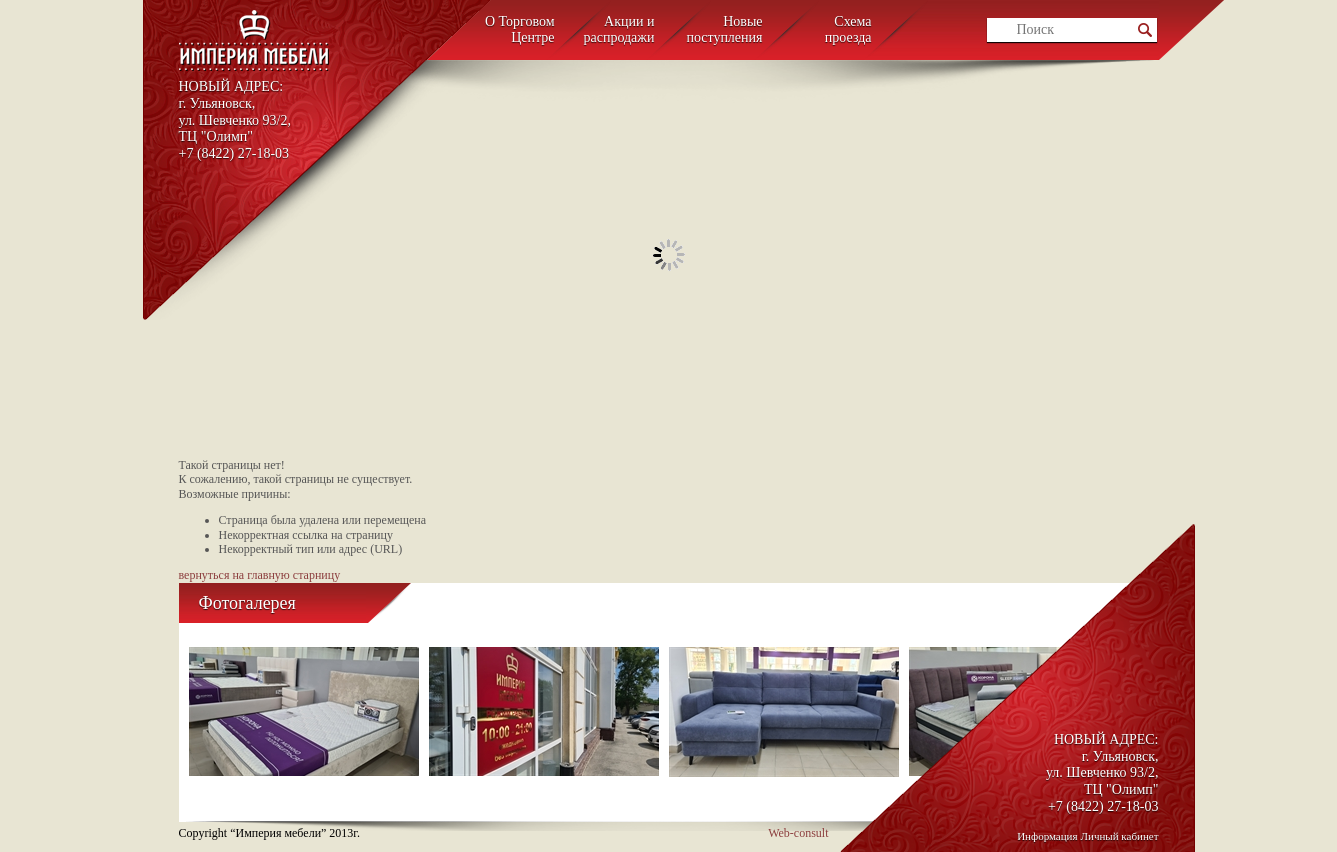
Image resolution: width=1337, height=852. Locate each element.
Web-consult (798, 833)
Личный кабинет (1120, 836)
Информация (1047, 836)
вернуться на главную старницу (260, 575)
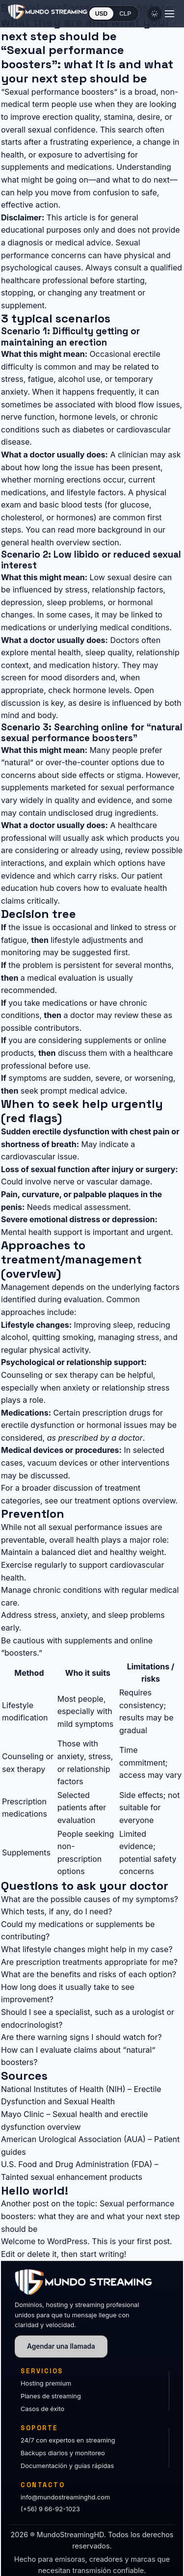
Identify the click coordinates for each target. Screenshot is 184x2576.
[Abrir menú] (169, 14)
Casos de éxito (42, 2409)
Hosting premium (46, 2383)
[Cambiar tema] (154, 14)
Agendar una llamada (61, 2346)
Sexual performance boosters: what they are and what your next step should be (90, 2216)
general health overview (45, 542)
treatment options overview (125, 1500)
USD (101, 13)
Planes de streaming (51, 2396)
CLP (125, 13)
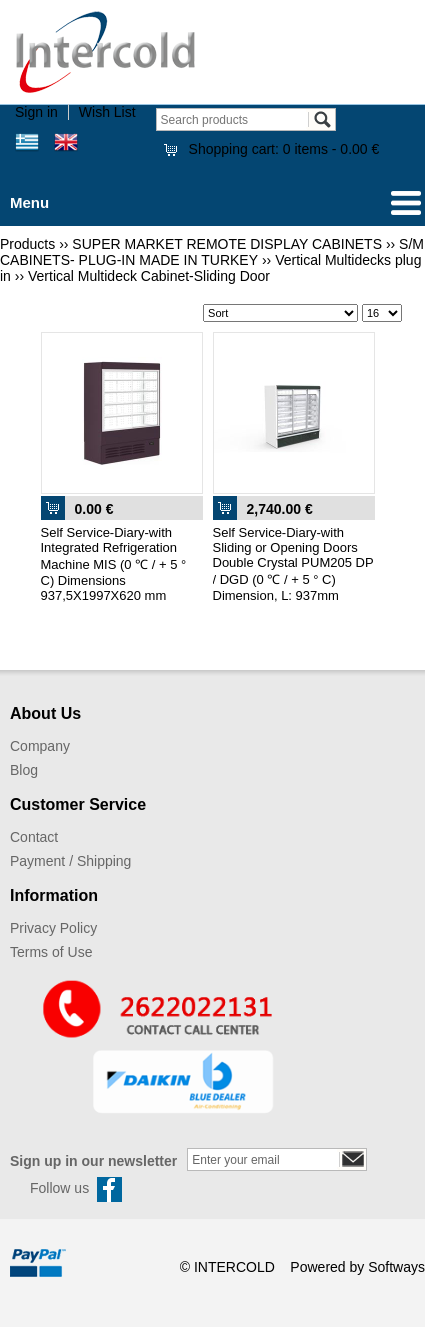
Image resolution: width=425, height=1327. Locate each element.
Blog (24, 770)
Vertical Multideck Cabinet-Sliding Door (149, 276)
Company (40, 746)
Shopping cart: (284, 149)
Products (27, 244)
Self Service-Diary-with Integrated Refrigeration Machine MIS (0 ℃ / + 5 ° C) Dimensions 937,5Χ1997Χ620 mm (114, 564)
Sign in (36, 112)
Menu (29, 202)
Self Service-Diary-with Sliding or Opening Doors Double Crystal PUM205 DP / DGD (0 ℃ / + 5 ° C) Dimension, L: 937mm (293, 564)
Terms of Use (51, 952)
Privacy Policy (53, 928)
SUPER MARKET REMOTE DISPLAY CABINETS (227, 244)
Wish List (107, 112)
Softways (396, 1267)
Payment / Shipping (70, 861)
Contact (34, 837)
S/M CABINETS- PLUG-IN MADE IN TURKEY (212, 252)
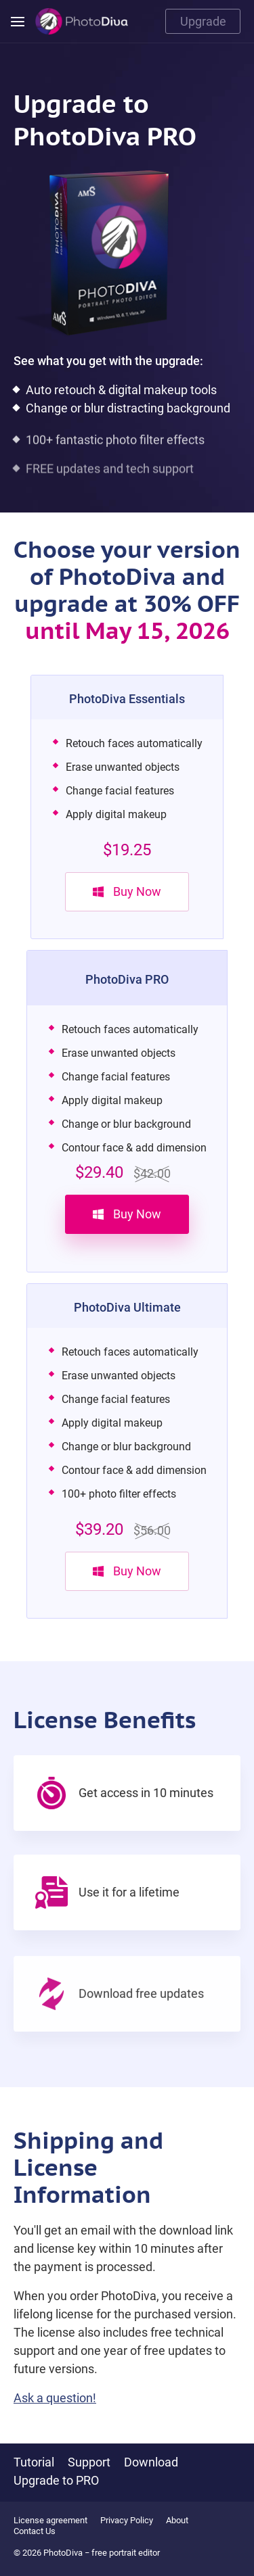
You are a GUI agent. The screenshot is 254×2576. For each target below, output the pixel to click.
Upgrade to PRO (56, 2480)
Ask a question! (55, 2419)
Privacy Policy (126, 2520)
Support (89, 2462)
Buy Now (127, 891)
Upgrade (203, 21)
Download (151, 2462)
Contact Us (35, 2531)
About (177, 2520)
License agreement (50, 2520)
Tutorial (34, 2462)
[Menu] (17, 21)
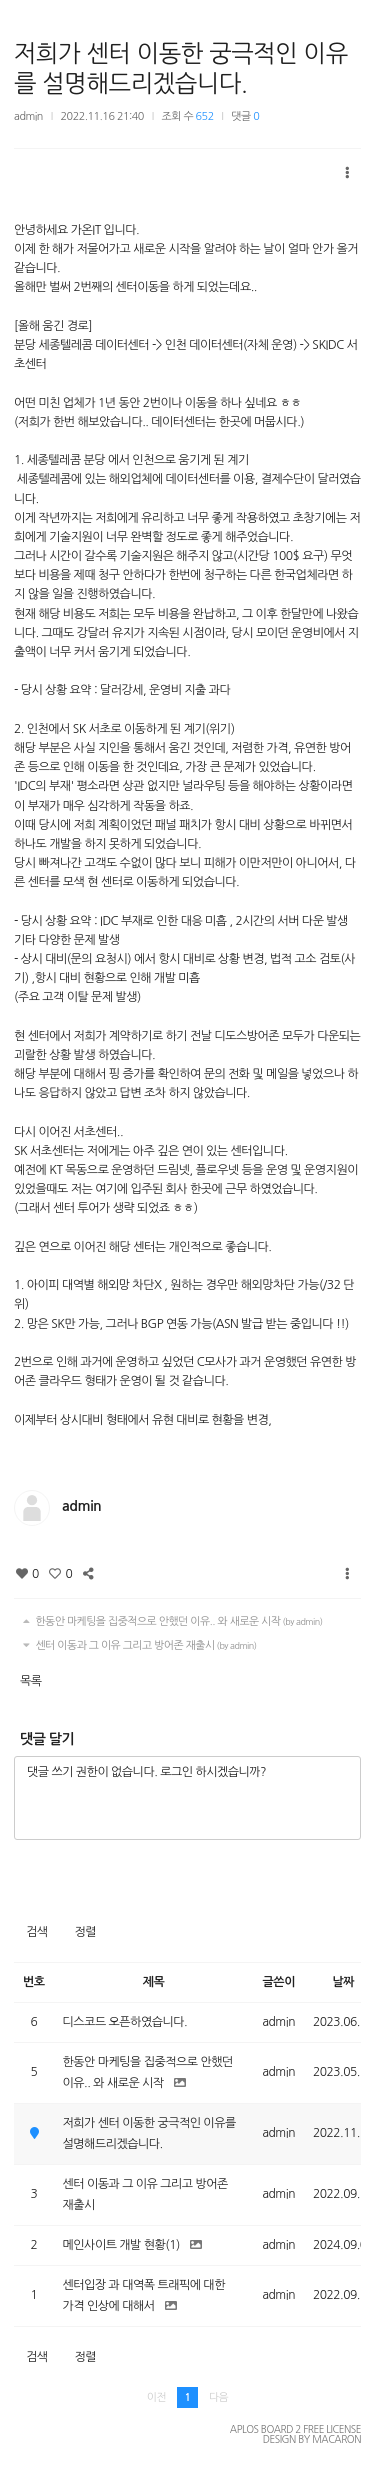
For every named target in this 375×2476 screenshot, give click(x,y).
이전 (156, 2397)
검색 (37, 1932)
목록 (31, 1681)
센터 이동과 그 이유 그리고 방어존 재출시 (137, 1645)
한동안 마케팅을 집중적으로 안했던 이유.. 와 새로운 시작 (170, 1621)
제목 (154, 1982)
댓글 (245, 116)
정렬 (85, 1932)
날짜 (343, 1982)
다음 (218, 2397)
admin (28, 116)
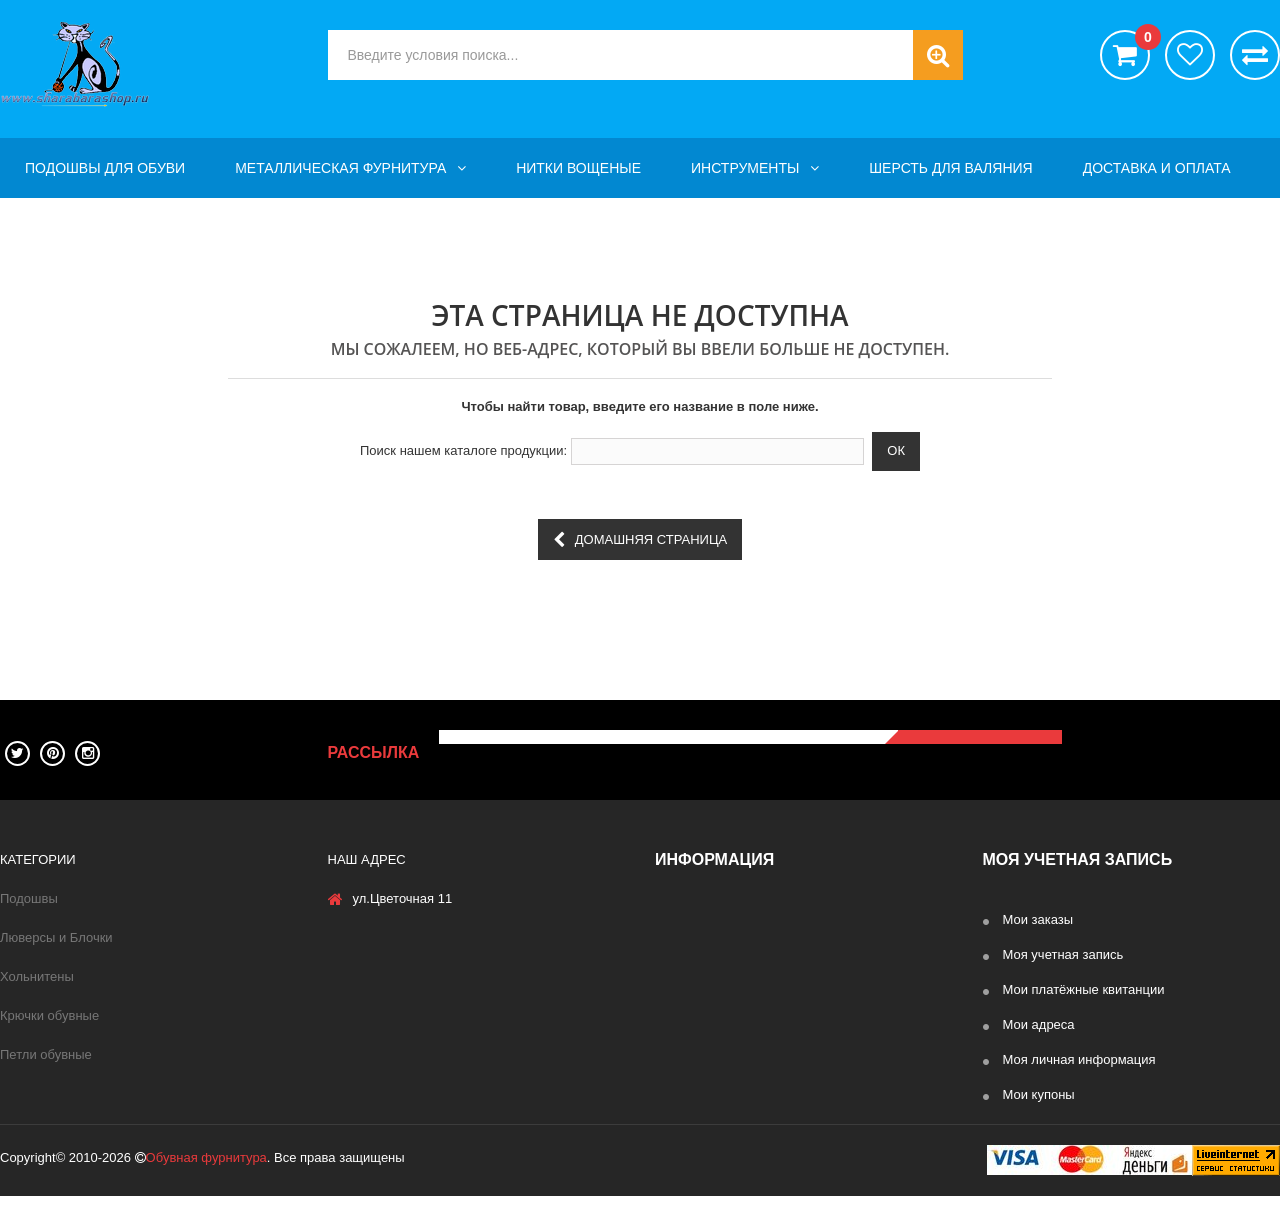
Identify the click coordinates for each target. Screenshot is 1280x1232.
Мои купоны (1039, 1094)
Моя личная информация (1079, 1059)
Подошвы (29, 898)
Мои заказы (1038, 919)
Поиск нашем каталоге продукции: (463, 450)
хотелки (1190, 55)
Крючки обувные (49, 1015)
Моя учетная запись (1063, 954)
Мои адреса (1039, 1024)
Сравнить (1255, 55)
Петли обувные (46, 1054)
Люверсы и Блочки (56, 937)
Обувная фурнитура (206, 1193)
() (1142, 40)
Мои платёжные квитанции (1084, 989)
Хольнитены (37, 976)
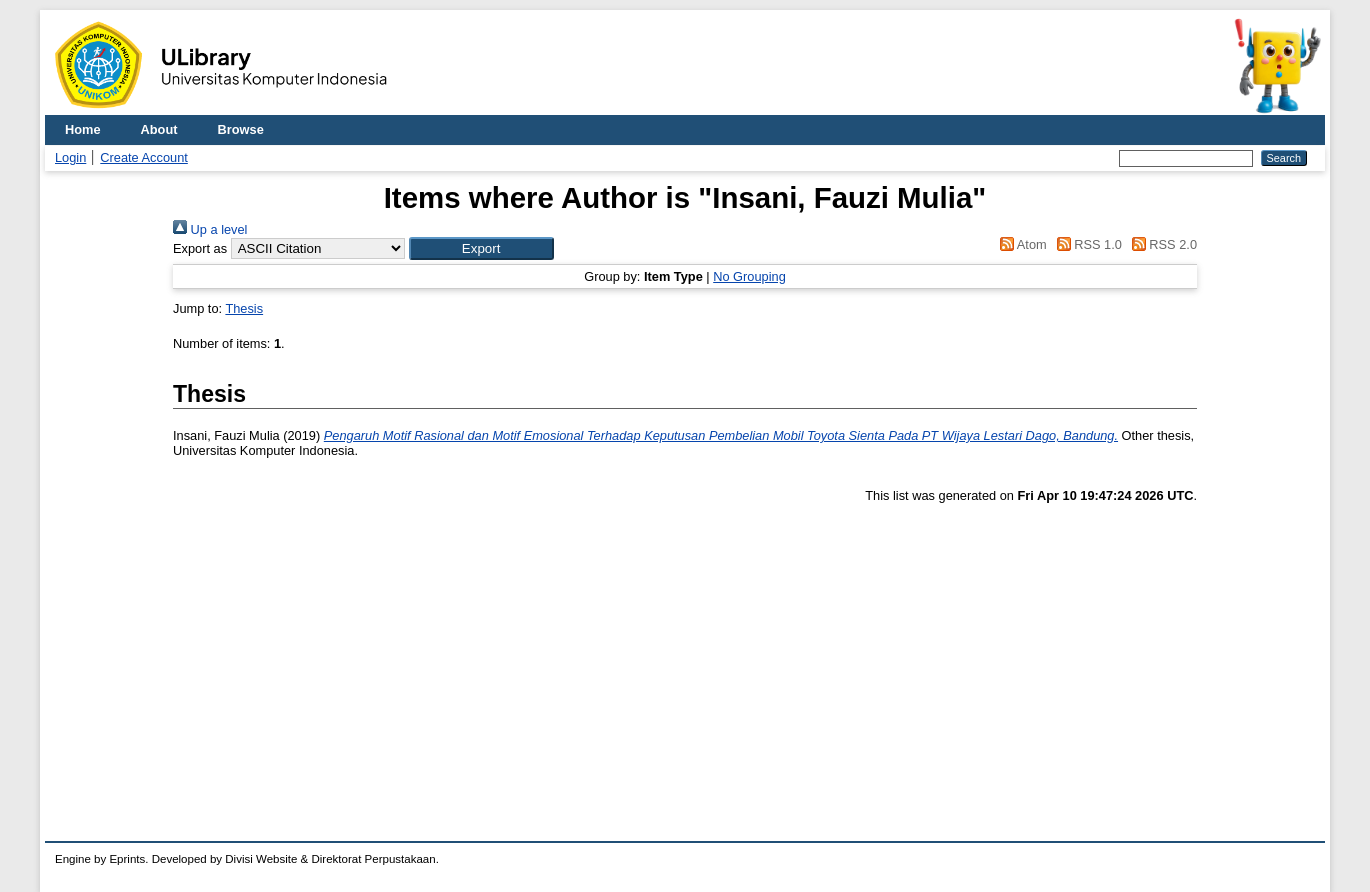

- - - - - - -

Task goal: Only the number should be given: the count of lines above that hold the word "resolution".

Task result: 2